Provided information:
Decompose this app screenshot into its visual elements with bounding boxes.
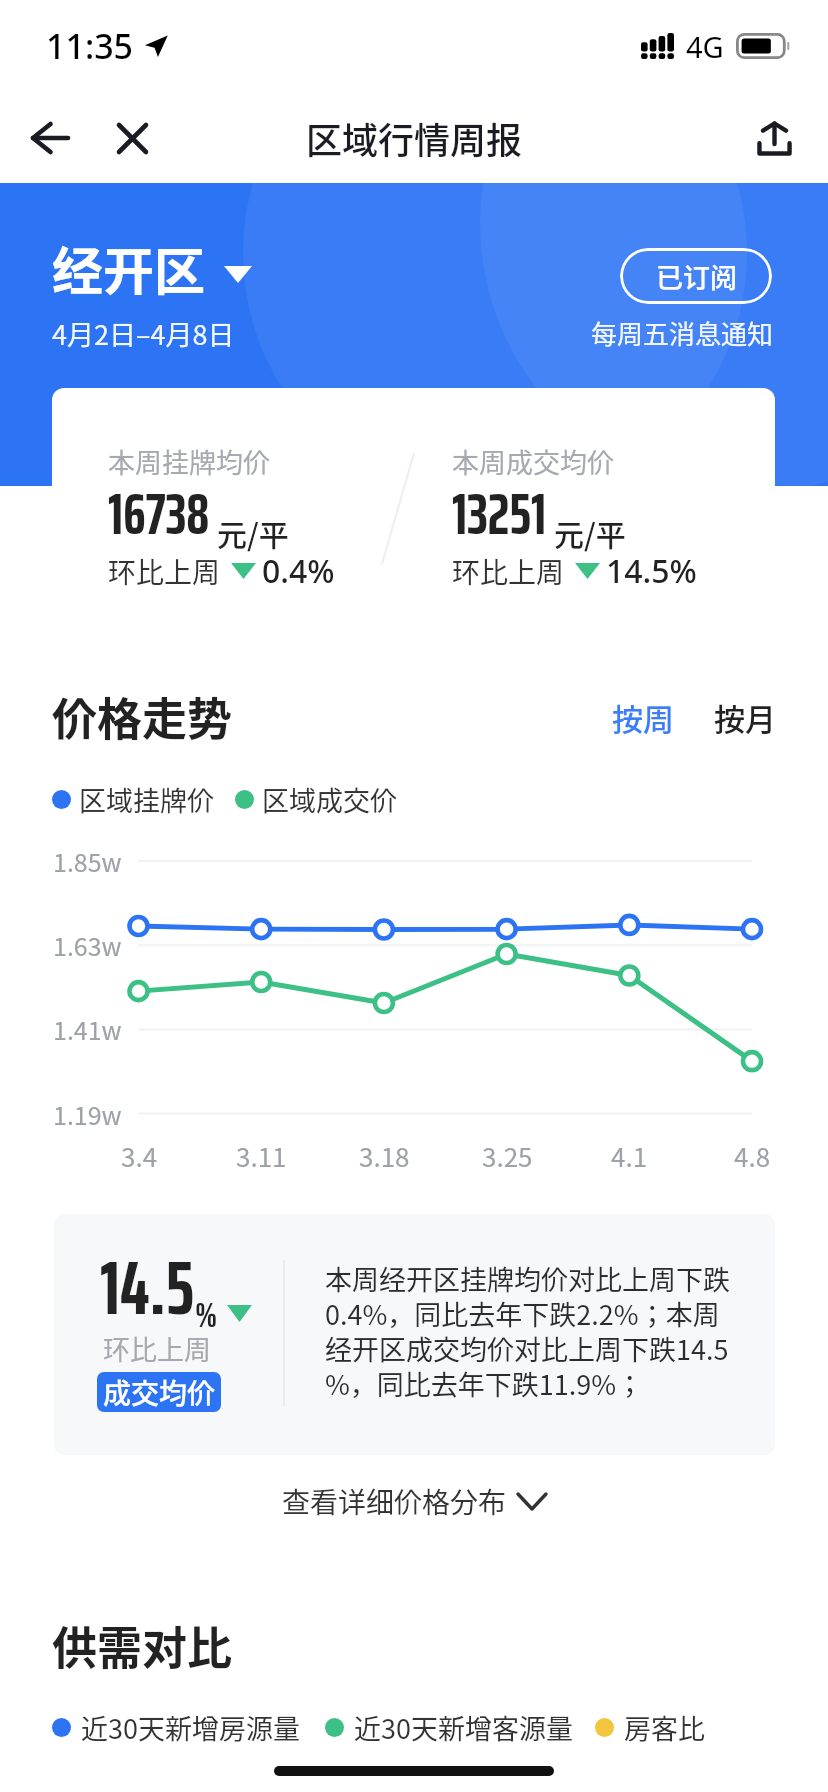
staticText: 按周 bbox=[612, 695, 674, 740]
staticText: 近30天新增客源量 bbox=[354, 1708, 573, 1747]
staticText: 4.8 bbox=[734, 1137, 771, 1175]
staticText: 区域挂牌价 bbox=[79, 780, 214, 819]
staticText: 查看详细价格分布 bbox=[282, 1481, 507, 1522]
staticText: 3.11 bbox=[236, 1137, 287, 1175]
staticText: 14.5% bbox=[606, 549, 697, 593]
staticText: 16738 bbox=[108, 469, 210, 559]
staticText: 4G bbox=[686, 27, 724, 66]
staticText: 1.85w bbox=[53, 843, 122, 879]
staticText: 元/平 bbox=[217, 511, 289, 554]
staticText: 0.4% bbox=[262, 549, 335, 593]
staticText: 本周成交均价 bbox=[452, 442, 614, 481]
button[interactable]: Close bbox=[97, 103, 167, 173]
staticText: 房客比 bbox=[624, 1708, 705, 1747]
staticText: 14.5 bbox=[100, 1229, 195, 1347]
staticText: 区域行情周报 bbox=[306, 112, 523, 164]
staticText: 1.19w bbox=[53, 1096, 122, 1132]
staticText: 近30天新增房源量 bbox=[81, 1708, 300, 1747]
staticText: 区域成交价 bbox=[262, 780, 397, 819]
staticText: 供需对比 bbox=[52, 1613, 233, 1678]
staticText: 3.18 bbox=[359, 1137, 410, 1175]
button[interactable]: Share bbox=[737, 102, 811, 176]
staticText: 4.1 bbox=[611, 1137, 648, 1175]
staticText: 1.63w bbox=[53, 927, 122, 963]
staticText: 价格走势 bbox=[52, 684, 233, 749]
staticText: 按月 bbox=[714, 695, 776, 740]
staticText: 已订阅 bbox=[656, 257, 737, 296]
staticText: 本周经开区挂牌均价对比上周下跌 0.4%，同比去年下跌2.2%；本周 经开区成交… bbox=[325, 1259, 730, 1403]
staticText: 3.4 bbox=[121, 1137, 158, 1175]
staticText: 13251 bbox=[452, 469, 547, 559]
button[interactable]: Back bbox=[11, 103, 89, 173]
staticText: 成交均价 bbox=[103, 1372, 216, 1412]
button[interactable]: 按月 bbox=[714, 695, 776, 740]
staticText: 环比上周 bbox=[103, 1329, 211, 1368]
button[interactable]: 成交均价 bbox=[97, 1372, 221, 1412]
staticText: 1.41w bbox=[53, 1011, 122, 1047]
staticText: 4月2日–4月8日 bbox=[52, 314, 235, 353]
staticText: 3.25 bbox=[482, 1137, 533, 1175]
staticText: % bbox=[195, 1288, 218, 1342]
staticText: 环比上周 bbox=[452, 551, 565, 592]
staticText: 11:35 bbox=[46, 23, 134, 69]
button[interactable]: 查看详细价格分布 bbox=[0, 1470, 828, 1532]
button[interactable]: 按周 bbox=[612, 695, 674, 740]
staticText: 本周挂牌均价 bbox=[108, 442, 270, 481]
staticText: 每周五消息通知 bbox=[591, 314, 774, 352]
staticText: 经开区 bbox=[52, 231, 206, 305]
staticText: 环比上周 bbox=[108, 551, 221, 592]
staticText: 元/平 bbox=[554, 511, 626, 554]
button[interactable]: 已订阅 bbox=[620, 248, 772, 304]
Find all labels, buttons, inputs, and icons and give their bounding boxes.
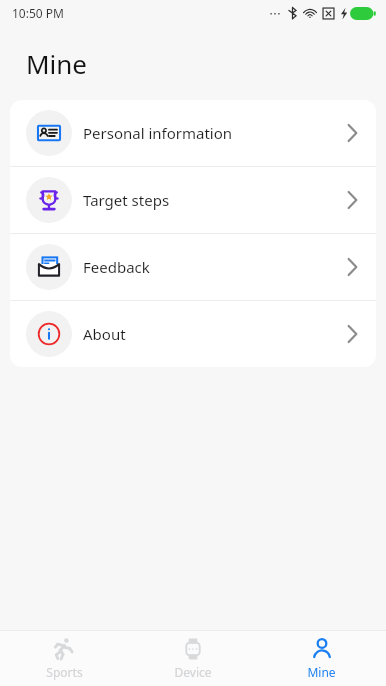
staticText: Mine: [26, 46, 88, 81]
staticText: Mine: [307, 664, 336, 680]
staticText: About: [83, 324, 126, 344]
button[interactable]: Target steps: [10, 167, 376, 233]
button[interactable]: Feedback: [10, 234, 376, 300]
staticText: Personal information: [83, 123, 233, 143]
staticText: 10:50 PM: [12, 5, 64, 21]
staticText: Device: [174, 664, 212, 680]
button[interactable]: Personal information: [10, 100, 376, 166]
staticText: Sports: [46, 664, 83, 680]
staticText: Target steps: [83, 190, 170, 210]
staticText: Feedback: [83, 257, 150, 277]
button[interactable]: Sports: [0, 637, 128, 680]
button[interactable]: About: [10, 301, 376, 367]
button[interactable]: Device: [128, 637, 257, 680]
button[interactable]: Mine: [257, 637, 386, 680]
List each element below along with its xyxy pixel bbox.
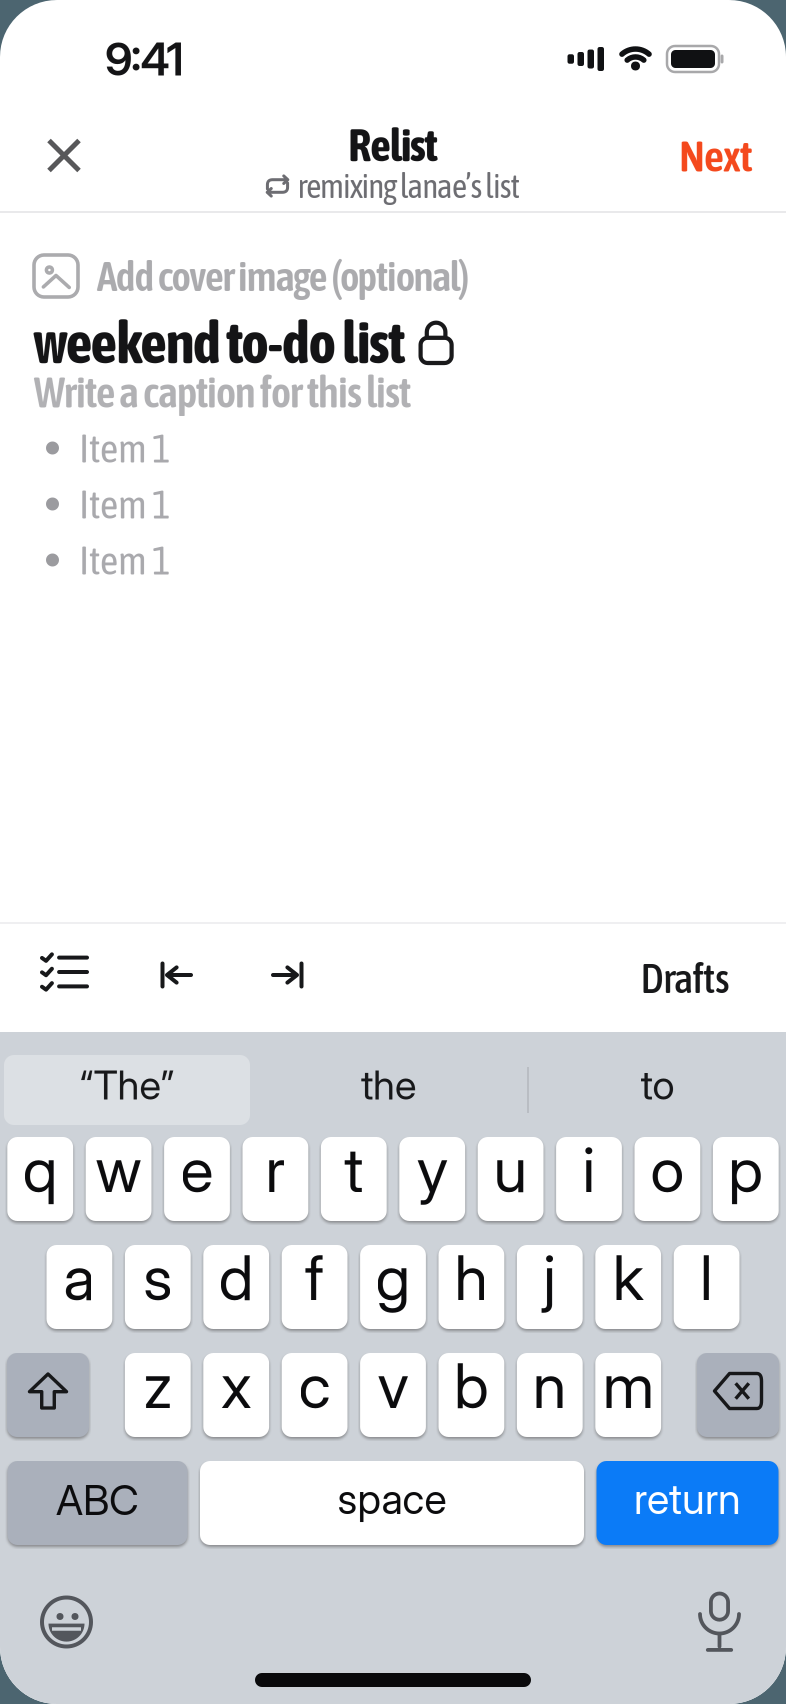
staticText: i: [582, 1134, 596, 1206]
staticText: u: [494, 1134, 528, 1206]
staticText: d: [219, 1242, 254, 1314]
staticText: Drafts: [640, 954, 730, 1002]
button[interactable]: o: [634, 1137, 700, 1221]
button[interactable]: d: [203, 1245, 269, 1329]
staticText: Relist: [348, 119, 438, 171]
staticText: s: [143, 1242, 172, 1314]
button[interactable]: [0, 140, 99, 170]
button[interactable]: [7, 1353, 89, 1437]
button[interactable]: x: [203, 1353, 269, 1437]
button[interactable]: Drafts: [640, 954, 786, 1002]
staticText: Next: [679, 130, 753, 181]
button[interactable]: [0, 1596, 93, 1648]
staticText: l: [700, 1242, 713, 1314]
button[interactable]: space: [200, 1461, 584, 1545]
staticText: n: [533, 1350, 567, 1422]
staticText: Item 1: [79, 481, 171, 527]
button[interactable]: “The”: [4, 1055, 250, 1125]
staticText: “The”: [80, 1061, 174, 1109]
button[interactable]: q: [7, 1137, 73, 1221]
staticText: Item 1: [79, 425, 171, 471]
button[interactable]: a: [46, 1245, 112, 1329]
staticText: y: [417, 1134, 448, 1206]
staticText: w: [96, 1134, 142, 1206]
button[interactable]: the: [250, 1055, 527, 1125]
staticText: to: [640, 1061, 674, 1109]
staticText: r: [265, 1134, 285, 1206]
staticText: t: [344, 1134, 363, 1206]
staticText: 9:41: [105, 32, 183, 86]
button[interactable]: m: [595, 1353, 661, 1437]
staticText: the: [361, 1061, 416, 1109]
button[interactable]: r: [242, 1137, 308, 1221]
staticText: Add cover image (optional): [97, 252, 470, 300]
button[interactable]: [87, 966, 191, 990]
staticText: Write a caption for this list: [34, 368, 411, 416]
button[interactable]: i: [556, 1137, 622, 1221]
staticText: remixing lanae’s list: [298, 167, 520, 205]
button[interactable]: b: [438, 1353, 504, 1437]
button[interactable]: v: [360, 1353, 426, 1437]
staticText: q: [23, 1134, 58, 1206]
button[interactable]: h: [438, 1245, 504, 1329]
button[interactable]: f: [282, 1245, 348, 1329]
button[interactable]: [700, 1594, 786, 1650]
staticText: space: [338, 1475, 446, 1523]
button[interactable]: Relist: [348, 123, 438, 167]
button[interactable]: n: [517, 1353, 583, 1437]
button[interactable]: s: [125, 1245, 191, 1329]
staticText: e: [180, 1134, 214, 1206]
staticText: c: [299, 1350, 331, 1422]
staticText: return: [634, 1475, 741, 1523]
staticText: a: [63, 1242, 95, 1314]
staticText: ABC: [56, 1476, 139, 1524]
button[interactable]: z: [125, 1353, 191, 1437]
staticText: b: [454, 1350, 489, 1422]
button[interactable]: [697, 1353, 779, 1437]
button[interactable]: w: [86, 1137, 152, 1221]
button[interactable]: [191, 966, 303, 990]
staticText: g: [376, 1242, 410, 1314]
staticText: p: [728, 1134, 763, 1206]
staticText: k: [613, 1242, 644, 1314]
button[interactable]: j: [517, 1245, 583, 1329]
button[interactable]: e: [164, 1137, 230, 1221]
staticText: v: [378, 1350, 408, 1422]
button[interactable]: Add cover image (optional): [0, 254, 470, 298]
button[interactable]: Next: [659, 130, 786, 181]
staticText: x: [221, 1350, 252, 1422]
button[interactable]: t: [321, 1137, 387, 1221]
staticText: z: [143, 1350, 172, 1422]
button[interactable]: l: [674, 1245, 740, 1329]
button[interactable]: ABC: [8, 1461, 188, 1545]
button[interactable]: k: [595, 1245, 661, 1329]
button[interactable]: y: [399, 1137, 465, 1221]
staticText: j: [543, 1242, 556, 1314]
staticText: h: [454, 1242, 488, 1314]
staticText: Item 1: [79, 537, 171, 583]
button[interactable]: to: [529, 1055, 786, 1125]
button[interactable]: u: [478, 1137, 544, 1221]
button[interactable]: g: [360, 1245, 426, 1329]
button[interactable]: p: [713, 1137, 779, 1221]
staticText: o: [650, 1134, 684, 1206]
button[interactable]: return: [596, 1461, 778, 1545]
staticText: f: [305, 1242, 324, 1314]
button[interactable]: [0, 960, 87, 996]
staticText: m: [603, 1350, 654, 1422]
staticText: weekend to-do list: [33, 308, 406, 376]
button[interactable]: c: [282, 1353, 348, 1437]
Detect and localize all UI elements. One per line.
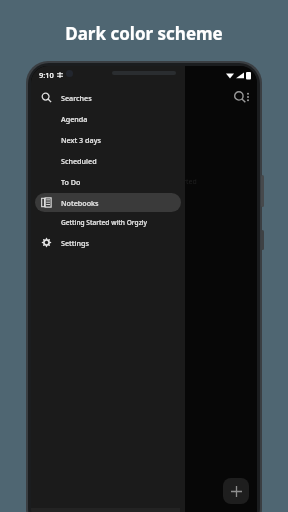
button[interactable]: Next 3 days xyxy=(35,130,181,149)
button[interactable]: To Do xyxy=(35,172,181,191)
button[interactable]: New note xyxy=(223,478,249,504)
button[interactable]: Notebooks xyxy=(35,193,181,212)
staticText: Dark color scheme xyxy=(65,22,223,45)
staticText: Scheduled xyxy=(61,156,97,166)
staticText: Notebooks xyxy=(61,198,99,208)
staticText: Orgzly xyxy=(43,124,95,147)
button[interactable]: Searches xyxy=(35,88,181,107)
staticText: To Do xyxy=(61,177,81,187)
button[interactable]: Settings xyxy=(35,233,181,252)
staticText: 9:10 xyxy=(39,70,54,80)
staticText: Agenda xyxy=(61,114,88,124)
staticText: Welcome to Orgzly! Experience Getting St… xyxy=(43,177,197,187)
staticText: Settings xyxy=(61,238,89,248)
button[interactable]: Getting Started with Orgzly xyxy=(35,214,181,231)
staticText: Getting Started with Orgzly xyxy=(61,218,148,227)
staticText: Next 3 days xyxy=(61,135,101,145)
staticText: Searches xyxy=(61,93,92,103)
button[interactable]: Scheduled xyxy=(35,151,181,170)
button[interactable]: Agenda xyxy=(35,109,181,128)
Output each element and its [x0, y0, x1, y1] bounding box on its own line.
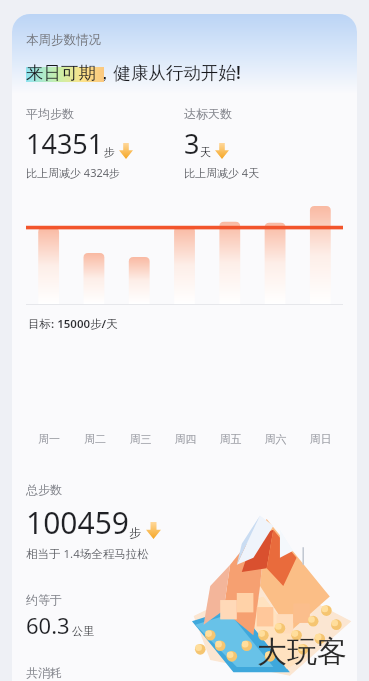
button[interactable]: 平均步数 [26, 106, 184, 180]
staticText: 14351 [26, 125, 104, 162]
staticText: 周日 [298, 432, 343, 446]
staticText: 步 [104, 145, 115, 159]
staticText: 达标天数 [184, 106, 232, 121]
other: Decrease [119, 143, 133, 159]
staticText: 3 [184, 125, 200, 162]
staticText: 周二 [72, 432, 118, 446]
staticText: 公里 [72, 624, 94, 638]
staticText: 步 [129, 525, 141, 540]
staticText: 大玩客 [257, 633, 347, 671]
staticText: 总步数 [26, 482, 62, 497]
staticText: 来日可期，健康从行动开始! [26, 60, 241, 84]
staticText: 周三 [118, 432, 163, 446]
staticText: 平均步数 [26, 106, 74, 121]
staticText: 目标: 15000步/天 [28, 316, 118, 332]
staticText: 本周步数情况 [26, 32, 101, 48]
staticText: 约等于 [26, 592, 62, 607]
staticText: 周四 [163, 432, 208, 446]
staticText: 比上周减少 4天 [184, 165, 260, 180]
button[interactable]: 共消耗 [26, 665, 101, 681]
button[interactable]: 约等于 [26, 592, 94, 640]
staticText: 60.3 [26, 610, 70, 640]
other: Decrease [215, 143, 229, 159]
staticText: 周一 [26, 432, 72, 446]
staticText: 周五 [208, 432, 253, 446]
staticText: 周六 [253, 432, 298, 446]
staticText: 天 [200, 145, 211, 159]
staticText: 100459 [26, 502, 129, 543]
staticText: 共消耗 [26, 665, 62, 680]
staticText: 比上周减少 4324步 [26, 165, 121, 180]
other: Decrease [146, 522, 161, 539]
button[interactable]: 达标天数 [184, 106, 343, 180]
staticText: 相当于 1.4场全程马拉松 [26, 546, 149, 562]
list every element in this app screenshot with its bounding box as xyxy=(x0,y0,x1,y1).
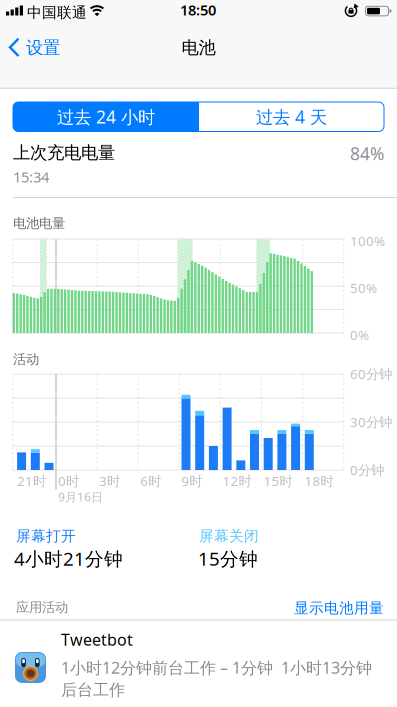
staticText: 6时 xyxy=(140,472,161,490)
staticText: 应用活动 xyxy=(16,599,68,615)
staticText: 电池电量 xyxy=(13,215,65,231)
staticText: 1小时12分钟前台工作 – 1分钟 1小时13分钟 xyxy=(61,657,372,678)
button[interactable]: 显示电池用量 xyxy=(294,599,384,617)
staticText: 过去 24 小时 xyxy=(57,105,155,128)
staticText: 30分钟 xyxy=(350,413,392,431)
staticText: 屏幕打开 xyxy=(16,527,76,545)
staticText: 9时 xyxy=(181,472,202,490)
staticText: 屏幕关闭 xyxy=(199,527,259,545)
staticText: 18:50 xyxy=(180,0,216,20)
staticText: 50% xyxy=(350,279,377,297)
button[interactable]: 过去 4 天 xyxy=(199,102,384,132)
staticText: 4小时21分钟 xyxy=(14,546,123,571)
staticText: Tweetbot xyxy=(61,629,133,650)
staticText: 84% xyxy=(350,142,384,165)
staticText: 0% xyxy=(350,326,369,344)
staticText: 18时 xyxy=(305,472,334,490)
staticText: 显示电池用量 xyxy=(294,599,384,617)
staticText: 上次充电电量 xyxy=(13,142,115,163)
staticText: 15时 xyxy=(264,472,292,490)
staticText: 后台工作 xyxy=(61,680,125,700)
staticText: 0分钟 xyxy=(350,461,384,479)
staticText: 15:34 xyxy=(13,167,49,186)
staticText: 3时 xyxy=(99,472,120,490)
staticText: 60分钟 xyxy=(350,365,392,383)
staticText: 100% xyxy=(350,232,385,250)
button[interactable]: 设置 xyxy=(8,37,60,58)
staticText: 电池 xyxy=(182,37,216,58)
staticText: 15分钟 xyxy=(198,546,258,571)
staticText: 9月16日 xyxy=(58,489,103,505)
staticText: 活动 xyxy=(13,351,39,367)
staticText: 12时 xyxy=(222,472,251,490)
staticText: 0时 xyxy=(58,472,79,490)
staticText: 过去 4 天 xyxy=(256,105,327,128)
staticText: 中国联通 xyxy=(27,4,87,22)
button[interactable]: Tweetbot xyxy=(0,620,397,707)
staticText: 21时 xyxy=(17,472,46,490)
button[interactable]: 过去 24 小时 xyxy=(13,102,199,132)
staticText: 设置 xyxy=(26,37,60,58)
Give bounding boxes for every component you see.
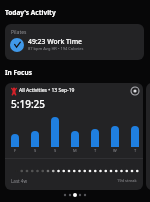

Work required:
Pick every line from the listing holding the string "查看详细价格分布", and copy it.

Written answer:
staticText: 查看详细价格分布 bbox=[282, 1481, 507, 1522]
button[interactable]: 查看详细价格分布 bbox=[0, 1470, 828, 1532]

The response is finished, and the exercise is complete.